Promising careers get recognition President Bush has honored 57 young US researchers with Presidential Early Career Awards for Scientists and Engineers. The awards recognize promising new faculty members, each nominated by the federal departments and agencies that fund their work. Several materials scientists are among those named, including Susmita Bose of Washington State University, Jia G. Lu of the University of California, Irvine, Dan M. Stamper-Kurn of the University of California at Berkeley, Christine Orme of Lawrence Livermore National Laboratory, Carl Boehlert of Alfred University, and Eric R. Weeks of Emory University. Material properties gain big win A $300 000 share of the 2004 Global Energy International Prize has gone to Alexander Sheindlin for fundamental investigations of thermophysical properties of matter for power engineering. Sheindlin, one of three winners of the award, is an academician of the Russian Academy of Sciences (RAS) and honorary director of the RAS Associated Institute of High Temperatures. His work has included the study of the thermophysical properties of metals and their vapors, which has found application in nuclear power plants. The prize recognizes outstanding research in energy development and power generation by international researchers, although it was instigated in Russia and is funded by Russian energy companies. Materials to reduce solar cell cost The Engineering and Physical Sciences Research Council (EPSRC) has awarded £4.5 million over four years to six UK universities and seven companies to develop lowercost, higher-efficiency thin-film solar cell materials. The Photovoltaic Material for the 21st Century project forms part of the EPSRC’s Supergen initiative, a £25 million program to investigate alternative energy sources. The recipients are the Universities of Bath, Durham, Wales, Northumbria, Southampton, and Loughborough, Crystalox, MATS UK, Millbrook Instruments, Epichem, Kurt J. Lesker, Oxford Lasers, and Gatan UK.

Prizewinning inventions Edith Flanigen, who developed a new generation of molecular sieves, and Nick Holonyak, Jr., inventor of the first practical red lightemitting diode (LED), have both won 2004 Lemelson-MIT prizes for technological innovation. Flanigen received $100 000 for the 2004 LemelsonMIT Lifetime Achievement Award.
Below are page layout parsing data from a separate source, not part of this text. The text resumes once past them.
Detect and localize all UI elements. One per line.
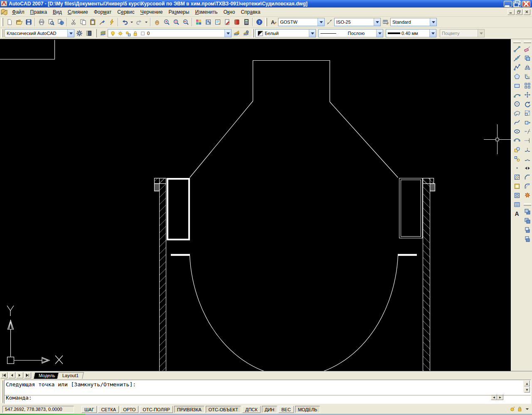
rotate-button[interactable] [522,99,532,109]
coordinate-readout[interactable]: 547.2692, 778.3873, 0.0000 [2,406,74,413]
layers-icon[interactable] [98,29,108,38]
status-menu-arrow[interactable] [524,406,530,413]
spline-button[interactable] [512,118,522,127]
make-block-button[interactable] [512,154,522,163]
child-restore-button[interactable] [515,9,522,15]
ellipse-arc-button[interactable] [512,136,522,145]
block-editor-button[interactable] [107,17,116,27]
child-close-button[interactable] [523,9,530,15]
construction-line-button[interactable] [512,54,522,63]
menu-черчение[interactable]: Черчение [137,8,165,16]
chevron-down-icon[interactable] [67,30,74,37]
cut-button[interactable] [69,17,78,27]
dim-style-icon[interactable] [325,17,334,27]
tab-first-button[interactable] [0,372,7,378]
layer-previous-icon[interactable] [232,29,241,38]
toolbar-grip[interactable] [265,18,267,26]
break-button[interactable] [522,154,532,163]
toolbar-grip[interactable] [513,41,521,43]
toggle-шаг[interactable]: ШАГ [81,406,97,413]
menu-правка[interactable]: Правка [27,8,50,16]
zoom-previous-button[interactable] [181,17,190,27]
point-button[interactable] [512,163,522,173]
menu-окно[interactable]: Окно [221,8,238,16]
break-at-point-button[interactable] [522,145,532,154]
toolbar-grip[interactable] [95,29,97,37]
layer-lock-icon[interactable] [132,30,138,37]
save-button[interactable] [24,17,33,27]
tool-palettes-button[interactable] [203,17,213,27]
close-button[interactable] [522,1,530,7]
tab-next-button[interactable] [16,372,23,378]
toolbar-grip[interactable] [252,29,254,37]
layer-color-swatch[interactable] [140,30,146,37]
chevron-down-icon[interactable] [430,18,436,26]
scroll-up-button[interactable]: ▲ [524,380,530,386]
chevron-down-icon[interactable] [224,30,231,37]
text-style-icon[interactable]: A [268,17,278,27]
plot-button[interactable] [37,17,46,27]
quickcalc-button[interactable] [241,17,251,27]
menu-сервис[interactable]: Сервис [114,8,137,16]
ellipse-button[interactable] [512,127,522,136]
etransmit-button[interactable] [232,17,241,27]
toggle-дпск[interactable]: ДПСК [242,406,261,413]
sheet-set-manager-button[interactable] [213,17,222,27]
toggle-вес[interactable]: ВЕС [278,406,294,413]
scroll-down-button[interactable]: ▼ [524,387,530,393]
copy-object-button[interactable] [522,54,532,63]
hatch-button[interactable] [512,173,522,182]
line-button[interactable] [512,44,522,54]
layer-combo[interactable]: 0 [108,29,232,37]
chevron-down-icon[interactable] [374,18,380,26]
table-style-combo[interactable]: Standard [390,18,437,26]
toolbar-grip[interactable] [1,29,3,37]
layer-states-icon[interactable] [241,29,251,38]
toggle-сетка[interactable]: СЕТКА [98,406,119,413]
minimize-button[interactable] [504,1,512,7]
gear-icon[interactable] [74,29,84,38]
copy-clip-button[interactable] [78,17,88,27]
insert-block-button[interactable] [512,145,522,154]
chevron-down-icon[interactable] [376,30,383,37]
chamfer-button[interactable] [522,173,532,182]
send-under-objects-button[interactable] [522,235,532,244]
match-properties-button[interactable] [97,17,107,27]
undo-button[interactable] [120,17,129,27]
command-window-grip[interactable] [1,380,3,403]
trim-button[interactable] [522,127,532,136]
table-style-icon[interactable] [381,17,390,27]
zoom-window-button[interactable] [171,17,181,27]
join-button[interactable] [522,163,532,173]
toggle-привязка[interactable]: ПРИВЯЗКА [174,406,204,413]
plot-preview-button[interactable] [46,17,56,27]
fillet-button[interactable] [522,182,532,191]
revision-cloud-button[interactable] [512,109,522,118]
polygon-button[interactable] [512,72,522,81]
redo-button[interactable] [134,17,144,27]
child-minimize-button[interactable] [507,9,515,15]
circle-button[interactable] [512,99,522,109]
menu-размеры[interactable]: Размеры [165,8,192,16]
command-text-area[interactable]: Следующая точка или [Замкнуть/Отменить]:… [4,380,531,404]
text-style-combo[interactable]: GOSTW [278,18,325,26]
toggle-модель[interactable]: МОДЕЛЬ [295,406,320,413]
zoom-realtime-button[interactable] [162,17,171,27]
menu-вид[interactable]: Вид [50,8,65,16]
arc-button[interactable] [512,90,522,99]
tab-prev-button[interactable] [8,372,15,378]
polyline-button[interactable] [512,63,522,72]
new-button[interactable] [5,17,14,27]
toolbar-grip[interactable] [1,18,3,26]
workspace-panel-icon[interactable] [84,29,94,38]
tab-модель[interactable]: Модель [33,372,60,379]
undo-list-button[interactable] [129,17,134,27]
toggle-орто[interactable]: ОРТО [120,406,138,413]
table-button[interactable] [512,200,522,209]
stretch-button[interactable] [522,118,532,127]
menu-слияние[interactable]: Слияние [65,8,91,16]
array-button[interactable] [522,81,532,90]
send-to-back-button[interactable] [522,216,532,225]
layer-on-icon[interactable] [110,30,116,37]
help-button[interactable]: ? [254,17,264,27]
She and coworkers at Union Carbide developed a large number of molecular sieves with novel structures and compositions. The materials have uses in many applications, including petroleum refining and petrochemical processes, where they reduce energy costs and industrial waste. Flanigen was the first woman to hold the position of senior research fellow at Union Carbide, where she worked as a research chemist for over four decades. Holonyak, the John Bardeen Professor of Electrical and Computer Engineering and Physics at the University of Illinois at Urbana-Champaign, was received the $500 000 Lemelson-MIT Prize for Invention. “Holonyak’s work is present in many of the electronic devices we use today,” says Merton C. Flemings, director of the Lemelson-MIT program. “Within the next decade, LEDs could potentially make the incandescent light bulb obsolete.” The first student of John Bardeen at the University of Illinois, Holonyak later joined Bell Labs and General Electric.
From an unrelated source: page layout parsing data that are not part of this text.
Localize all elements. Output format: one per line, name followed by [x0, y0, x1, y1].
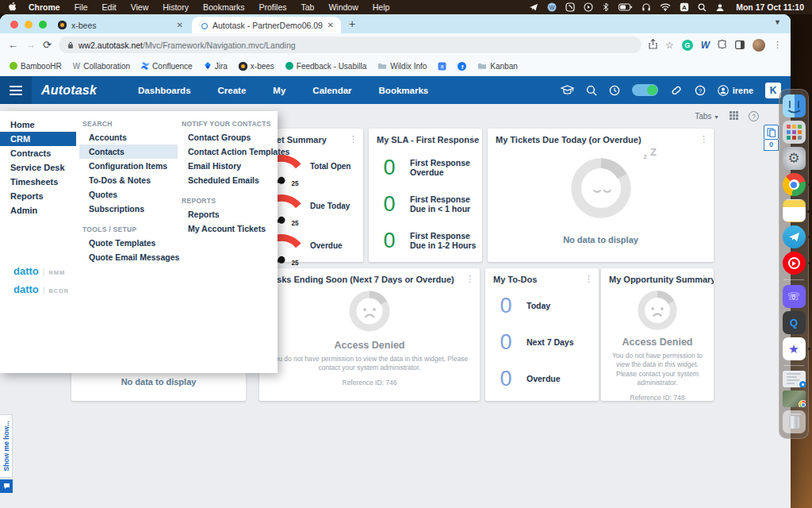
- bookmark-facebook[interactable]: f: [458, 62, 466, 71]
- link-icon[interactable]: [670, 86, 683, 95]
- menu-item-todos-notes[interactable]: To-Dos & Notes: [79, 173, 178, 187]
- recent-items-clock-icon[interactable]: [609, 85, 620, 96]
- bookmark-x-bees[interactable]: x-bees: [239, 62, 274, 71]
- menu-item-subscriptions[interactable]: Subscriptions: [79, 202, 178, 216]
- input-source-status-icon[interactable]: A: [680, 2, 689, 12]
- minimized-window-safari[interactable]: [783, 371, 806, 387]
- menu-item-email-history[interactable]: Email History: [178, 159, 277, 173]
- battery-status-icon[interactable]: [619, 3, 633, 11]
- autotask-logo[interactable]: Autotask: [41, 83, 97, 98]
- window-minimize-button[interactable]: [25, 21, 33, 29]
- nav-create[interactable]: Create: [218, 86, 247, 95]
- stat-row[interactable]: 0 Today: [485, 287, 599, 324]
- quicktime-dock-icon[interactable]: Q: [783, 311, 806, 334]
- profile-avatar[interactable]: [753, 39, 765, 52]
- menu-item-my-account-tickets[interactable]: My Account Tickets: [178, 221, 277, 236]
- menu-item-crm[interactable]: CRM: [0, 132, 76, 146]
- datto-bcdr-link[interactable]: datto | BCDR: [13, 283, 69, 295]
- fast-user-switch-status-icon[interactable]: [715, 3, 725, 12]
- menu-item-contact-action-templates[interactable]: Contact Action Templates: [178, 144, 277, 159]
- user-menu[interactable]: irene: [718, 85, 753, 96]
- window-close-button[interactable]: [10, 21, 18, 29]
- viber-status-icon[interactable]: [565, 2, 575, 12]
- search-icon[interactable]: [586, 85, 597, 96]
- ui-toggle-switch[interactable]: [632, 84, 658, 96]
- spotlight-status-icon[interactable]: [698, 3, 707, 12]
- window-zoom-button[interactable]: [39, 21, 47, 29]
- back-button[interactable]: ←: [8, 39, 18, 51]
- main-menu-hamburger[interactable]: [0, 76, 32, 104]
- share-icon[interactable]: [649, 38, 657, 52]
- help-icon[interactable]: ?: [695, 85, 706, 96]
- menu-window[interactable]: Window: [321, 2, 365, 12]
- learning-graduation-cap-icon[interactable]: [561, 85, 574, 95]
- tab-autotask[interactable]: Autotask - PartnerDemo06.09 ✕: [192, 17, 341, 33]
- bookmark-folder-kanban[interactable]: Kanban: [477, 62, 517, 71]
- bookmark-jira[interactable]: Jira: [204, 62, 228, 71]
- nav-dashboards[interactable]: Dashboards: [138, 86, 190, 95]
- menubar-app-name[interactable]: Chrome: [21, 2, 67, 12]
- widget-menu-icon[interactable]: ⋮: [468, 134, 477, 144]
- menu-help[interactable]: Help: [366, 2, 397, 12]
- star-app-dock-icon[interactable]: ★: [783, 337, 806, 360]
- bluetooth-status-icon[interactable]: [602, 2, 610, 12]
- menu-item-timesheets[interactable]: Timesheets: [0, 175, 76, 189]
- browser-menu-icon[interactable]: ⋮: [773, 40, 783, 50]
- show-me-how-tab[interactable]: Show me how...: [0, 414, 13, 478]
- forward-button[interactable]: →: [25, 39, 36, 51]
- tab-search-chevron-icon[interactable]: ▼: [774, 18, 781, 26]
- menu-item-home[interactable]: Home: [0, 117, 76, 132]
- show-me-how-chat-icon[interactable]: [0, 479, 13, 493]
- menu-item-contact-groups[interactable]: Contact Groups: [178, 130, 277, 144]
- telegram-dock-icon[interactable]: [783, 225, 806, 248]
- widget-menu-icon[interactable]: ⋮: [699, 134, 708, 144]
- trash-dock-icon[interactable]: [783, 410, 806, 433]
- tab-close-icon[interactable]: ✕: [177, 21, 183, 29]
- menu-profiles[interactable]: Profiles: [251, 2, 293, 12]
- wikipedia-status-icon[interactable]: W: [547, 2, 557, 12]
- tray-document-icon[interactable]: [764, 125, 779, 140]
- stat-row[interactable]: 0 First Response Due in 1-2 Hours: [369, 222, 482, 259]
- wildix-extension-icon[interactable]: W: [701, 40, 710, 51]
- address-bar[interactable]: ww2.autotask.net/Mvc/Framework/Navigatio…: [59, 37, 642, 53]
- bookmark-confluence[interactable]: Confluence: [141, 62, 193, 71]
- nav-calendar[interactable]: Calendar: [312, 86, 351, 95]
- grammarly-extension-icon[interactable]: G: [682, 40, 693, 51]
- menu-file[interactable]: File: [67, 2, 95, 12]
- side-panel-icon[interactable]: [735, 38, 745, 52]
- stat-row[interactable]: 0 First Response Due in < 1 hour: [369, 186, 482, 222]
- bookmark-star-icon[interactable]: ☆: [665, 40, 674, 51]
- menu-item-scheduled-emails[interactable]: Scheduled Emails: [178, 173, 277, 187]
- bookmark-folder-wildix-info[interactable]: Wildix Info: [377, 62, 427, 71]
- menu-item-contacts[interactable]: Contacts: [79, 144, 178, 159]
- finder-dock-icon[interactable]: [783, 94, 806, 117]
- bookmark-bamboohr[interactable]: BambooHR: [10, 62, 62, 71]
- datto-rmm-link[interactable]: datto | RMM: [13, 265, 69, 277]
- system-settings-dock-icon[interactable]: ⚙: [783, 147, 806, 170]
- viber-dock-icon[interactable]: ☏: [783, 285, 806, 308]
- tab-x-bees[interactable]: x-bees ✕: [51, 17, 190, 33]
- menu-item-quote-email-messages[interactable]: Quote Email Messages: [79, 250, 178, 264]
- minimized-tray[interactable]: 0: [764, 125, 779, 151]
- extensions-puzzle-icon[interactable]: [718, 38, 727, 52]
- apple-icon[interactable]: [8, 2, 17, 12]
- nav-bookmarks[interactable]: Bookmarks: [379, 86, 429, 95]
- wifi-status-icon[interactable]: [660, 3, 671, 11]
- dashboard-help-icon[interactable]: ?: [749, 111, 759, 121]
- notes-dock-icon[interactable]: [783, 199, 806, 222]
- stat-row[interactable]: 0 First Response Overdue: [369, 149, 482, 186]
- menu-item-contracts[interactable]: Contracts: [0, 146, 76, 160]
- menu-item-configuration-items[interactable]: Configuration Items: [79, 159, 178, 173]
- menu-item-accounts[interactable]: Accounts: [79, 130, 178, 144]
- menu-history[interactable]: History: [155, 2, 196, 12]
- widget-menu-icon[interactable]: ⋮: [349, 134, 358, 144]
- bookmark-usabilla[interactable]: Feedback - Usabilla: [285, 62, 366, 71]
- nav-my[interactable]: My: [273, 86, 285, 95]
- dashboard-grid-icon[interactable]: [730, 111, 738, 121]
- minimized-window-chrome[interactable]: [783, 391, 806, 407]
- headphones-status-icon[interactable]: [642, 2, 651, 12]
- widget-menu-icon[interactable]: ⋮: [465, 274, 474, 284]
- stat-row[interactable]: 0 Next 7 Days: [485, 324, 599, 360]
- bookmark-collaboration[interactable]: WCollaboration: [73, 62, 130, 71]
- launchpad-dock-icon[interactable]: [783, 121, 806, 144]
Reward for being Good Mary L. Good, dean of the College of Information Science and Systems Engineering and Donaghey University Professor at the University of Arkansas, Little Rock, has won the 2004 Vannevar Bush Award for her career-long contributions to and leadership in science, engineering, and technology. Good has worked in many areas of academia, industry, and government. She spent almost 25 years as a chemistry professor at Louisiana State University and the University of New Orleans, before joining Allied Signal (now Honeywell). Good also served on the Technology Administration at the US Department of Commerce and was a member of the National Science Board for 12 years.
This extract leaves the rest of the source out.